Related Experiment Videos
Temporal pattern dependence of neuronal peptide transmitter release: models and experiments
V Brezina1, P J Church, K R Weiss
1Department of Physiology and Biophysics and Fishberg Research Center for Neurobiology, Mount Sinai School of Medicine, New York, New York 10029, USA. Vladimir.Brezina@mssm.edu
Summary
This study models peptide transmitter release from Aplysia neurons. Temporal firing patterns reveal insights into unobservable fast release reactions, even with averaged data.
Area of Science:
- Neuroscience
- Computational Biology
- Biophysics
Background:
- Peptide transmitter release from motor neurons is crucial for neural function.
- Existing experimental data provide averaged release measurements, lacking fast kinetic details.
- Mathematical models are needed to understand complex release mechanisms.
Purpose of the Study:
- To develop a mathematical model for firing-elicited peptide transmitter release from Aplysia motor neuron B15.
- To investigate how temporal firing patterns can provide information about unobservable fast release reactions.

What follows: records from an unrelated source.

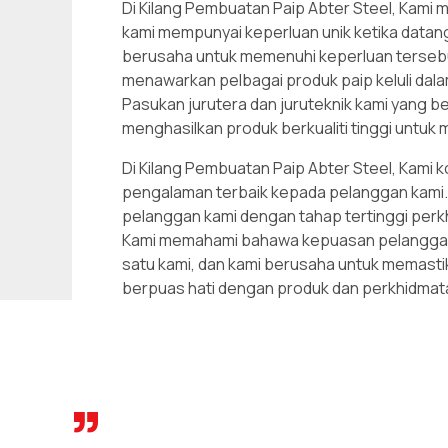
Di Kilang Pembuatan Paip Abter Steel, Kam
kami mempunyai keperluan unik ketika datang 
berusaha untuk memenuhi keperluan terseb
menawarkan pelbagai produk paip keluli dala
Pasukan jurutera dan juruteknik kami yang 
menghasilkan produk berkualiti tinggi untu
Di Kilang Pembuatan Paip Abter Steel, Kami
pengalaman terbaik kepada pelanggan kami.
pelanggan kami dengan tahap tertinggi per
Kami memahami bahawa kepuasan pelanggan
satu kami, dan kami berusaha untuk memast
berpuas hati dengan produk dan perkhidmat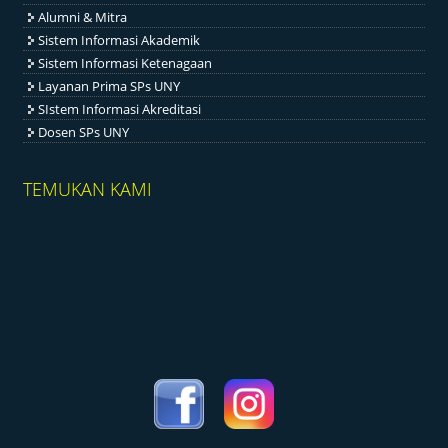
Alumni & Mitra
Sistem Informasi Akademik
Sistem Informasi Ketenagaan
Layanan Prima SPs UNY
SIstem Informasi Akreditasi
Dosen SPs UNY
TEMUKAN KAMI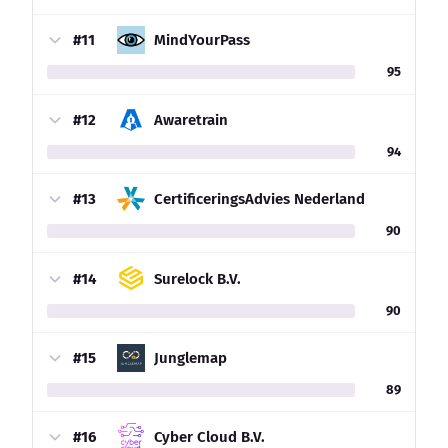
#11
MindYourPass
95
#12
Awaretrain
94
#13
CertificeringsAdvies Nederland
90
#14
Surelock B.V.
90
#15
Junglemap
89
#16
Cyber Cloud B.V.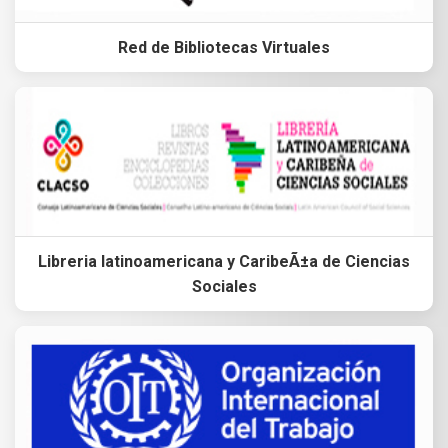
Red de Bibliotecas Virtuales
Libreria latinoamericana y CaribeÃ±a de Ciencias
Sociales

- To explore the generalizability of using pattern dependence as a probe for cellular release processes.
Main Methods:
- Constructed a mathematical model incorporating slow mobilizing and fast release reactions.
- Analyzed existing experimental data on motor neuron B15 release in Aplysia.
- Investigated the pattern dependence of mean release across various firing timescales and magnitudes.
- Correlated pattern dependence with model parameters to infer properties of release reactions.
Main Results:
- The model integrates slow and fast release kinetics.
- Mean release is sensitive to temporal firing patterns, even on fast timescales.
- Pattern dependence provides information about the relative properties of slow and unobservable fast release reactions.
- Systematic analysis of pattern dependence can yield insights into underlying cellular reaction properties.
Conclusions:
- Temporal firing patterns serve as a valuable probe for studying fast, unobservable release components.
- Pattern dependence analysis offers a method to characterize release mechanisms when direct kinetic measurements are limited.
- Findings have broader implications for understanding neuropeptide and hormone release systems.